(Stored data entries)
-=-=-=-=-
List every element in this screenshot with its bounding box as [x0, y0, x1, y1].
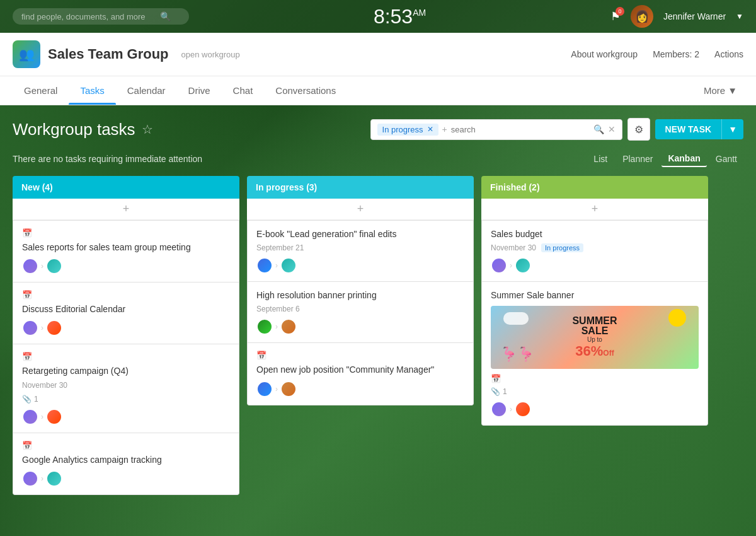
task-date: September 21	[256, 243, 464, 252]
task-date: September 6	[256, 305, 464, 313]
arrow-icon: ›	[510, 405, 512, 414]
avatar	[515, 257, 531, 274]
clock-time: 8:53AM	[374, 5, 426, 28]
filter-plus-icon: +	[442, 124, 447, 134]
avatar	[22, 470, 38, 487]
tab-more[interactable]: More ▼	[697, 76, 743, 105]
task-card[interactable]: High resolution banner printing Septembe…	[247, 282, 474, 343]
main-content: Workgroup tasks ☆ In progress ✕ + 🔍 ✕ ⚙	[0, 105, 756, 501]
actions-link[interactable]: Actions	[714, 49, 743, 59]
avatar	[22, 320, 38, 336]
avatar	[280, 318, 297, 335]
task-avatars: ›	[22, 258, 230, 274]
tasks-header: Workgroup tasks ☆ In progress ✕ + 🔍 ✕ ⚙	[13, 118, 743, 141]
user-name[interactable]: Jennifer Warner	[663, 11, 726, 21]
tab-tasks[interactable]: Tasks	[69, 76, 115, 105]
new-task-dropdown-icon[interactable]: ▼	[721, 119, 743, 139]
task-date: November 30	[22, 381, 230, 390]
view-list[interactable]: List	[587, 151, 614, 166]
task-card[interactable]: Summer Sale banner 🦩🦩 SUMMER SALE Up to …	[481, 282, 708, 426]
search-icon: 🔍	[160, 11, 171, 21]
task-card[interactable]: 📅 Open new job position "Community Manag…	[247, 343, 474, 405]
members-link[interactable]: Members: 2	[653, 49, 699, 59]
workgroup-subtitle: open workgroup	[181, 50, 240, 59]
task-avatars: ›	[256, 381, 464, 397]
paperclip-icon: 📎	[22, 395, 32, 404]
avatar[interactable]: 👩	[631, 5, 653, 28]
arrow-icon: ›	[275, 261, 278, 270]
col-add-new[interactable]: +	[13, 199, 239, 220]
task-attachments: 📎 1	[22, 395, 230, 404]
arrow-icon: ›	[275, 322, 278, 331]
col-cards-progress: E-book "Lead generation" final edits Sep…	[247, 220, 474, 405]
tab-calendar[interactable]: Calendar	[116, 76, 177, 105]
filter-icons: 🔍 ✕	[593, 124, 616, 134]
settings-button[interactable]: ⚙	[627, 118, 650, 141]
tab-conversations[interactable]: Conversations	[264, 76, 347, 105]
avatar	[256, 257, 273, 274]
col-label-finished: Finished (2)	[490, 182, 540, 192]
avatar	[22, 258, 38, 274]
task-title: High resolution banner printing	[256, 289, 464, 301]
filter-tag-in-progress: In progress ✕	[377, 124, 438, 136]
new-task-button[interactable]: NEW TASK ▼	[655, 119, 743, 139]
about-workgroup-link[interactable]: About workgroup	[571, 49, 638, 59]
attention-bar: There are no tasks requiring immediate a…	[13, 151, 743, 167]
avatar	[491, 401, 507, 417]
summer-sale-banner-image: 🦩🦩 SUMMER SALE Up to 36%Off	[491, 306, 699, 369]
avatar	[256, 318, 273, 335]
search-bar[interactable]: 🔍	[13, 8, 189, 25]
tab-drive[interactable]: Drive	[177, 76, 222, 105]
view-kanban[interactable]: Kanban	[662, 151, 706, 167]
chevron-down-icon: ▼	[728, 85, 737, 96]
task-card[interactable]: 📅 Google Analytics campaign tracking ›	[13, 433, 239, 495]
user-dropdown-icon[interactable]: ▼	[736, 12, 743, 21]
avatar	[46, 470, 62, 487]
avatar	[280, 381, 297, 397]
task-card[interactable]: 📅 Retargeting campaign (Q4) November 30 …	[13, 344, 239, 433]
view-planner[interactable]: Planner	[616, 151, 659, 166]
kanban-col-new: New (4) + 📅 Sales reports for sales team…	[13, 176, 239, 495]
task-title: E-book "Lead generation" final edits	[256, 228, 464, 240]
col-header-progress: In progress (3)	[247, 176, 474, 199]
col-label-progress: In progress (3)	[256, 182, 317, 192]
col-add-progress[interactable]: +	[247, 199, 474, 220]
task-card[interactable]: E-book "Lead generation" final edits Sep…	[247, 220, 474, 282]
avatar	[491, 257, 507, 274]
tab-general[interactable]: General	[13, 76, 69, 105]
task-avatars: ›	[256, 257, 464, 274]
arrow-icon: ›	[510, 261, 512, 270]
gear-icon: ⚙	[634, 124, 643, 136]
card-area: 👥 Sales Team Group open workgroup About …	[0, 33, 756, 105]
attention-text: There are no tasks requiring immediate a…	[13, 154, 202, 164]
task-title: Open new job position "Community Manager…	[256, 364, 464, 375]
star-icon[interactable]: ☆	[142, 122, 153, 137]
view-gantt[interactable]: Gantt	[709, 151, 743, 166]
cloud-decoration	[503, 312, 529, 325]
search-input[interactable]	[21, 12, 160, 21]
task-date: November 30	[491, 243, 536, 252]
task-attachments: 📎 1	[491, 387, 699, 396]
task-title: Sales reports for sales team group meeti…	[22, 242, 230, 253]
avatar	[46, 320, 62, 336]
filter-search-icon[interactable]: 🔍	[593, 124, 604, 134]
task-title: Sales budget	[491, 228, 699, 240]
task-card[interactable]: 📅 Discuss Editorial Calendar ›	[13, 283, 239, 344]
topbar-right: ⚑ 0 👩 Jennifer Warner ▼	[610, 5, 743, 28]
task-title: Discuss Editorial Calendar	[22, 303, 230, 315]
filter-bar: In progress ✕ + 🔍 ✕	[370, 119, 622, 140]
col-add-finished[interactable]: +	[481, 199, 708, 220]
task-card[interactable]: 📅 Sales reports for sales team group mee…	[13, 220, 239, 283]
kanban-board: New (4) + 📅 Sales reports for sales team…	[13, 176, 743, 495]
filter-search-input[interactable]	[451, 125, 593, 134]
workgroup-right: About workgroup Members: 2 Actions	[571, 49, 743, 59]
tab-chat[interactable]: Chat	[222, 76, 265, 105]
filter-close-icon[interactable]: ✕	[608, 124, 616, 134]
flag-icon[interactable]: ⚑ 0	[610, 9, 621, 23]
task-card[interactable]: Sales budget November 30 In progress ›	[481, 220, 708, 282]
task-title: Summer Sale banner	[491, 289, 699, 301]
filter-tag-remove[interactable]: ✕	[427, 125, 433, 134]
calendar-icon: 📅	[22, 290, 32, 300]
avatar	[256, 381, 273, 397]
avatar	[46, 258, 62, 274]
-=-=-=-=-
## What the exercise asks
Lines with the word "tasks" in them are the answer; report each one from the data.

## Exercise output
main-content: Workgroup tasks ☆ In progress ✕ + 🔍 ✕ ⚙	[0, 105, 756, 501]
tasks-header: Workgroup tasks ☆ In progress ✕ + 🔍 ✕ ⚙	[13, 118, 743, 141]
tab-tasks[interactable]: Tasks	[69, 76, 115, 105]
attention-bar: There are no tasks requiring immediate a…	[13, 151, 743, 167]
attention-text: There are no tasks requiring immediate a…	[13, 154, 202, 164]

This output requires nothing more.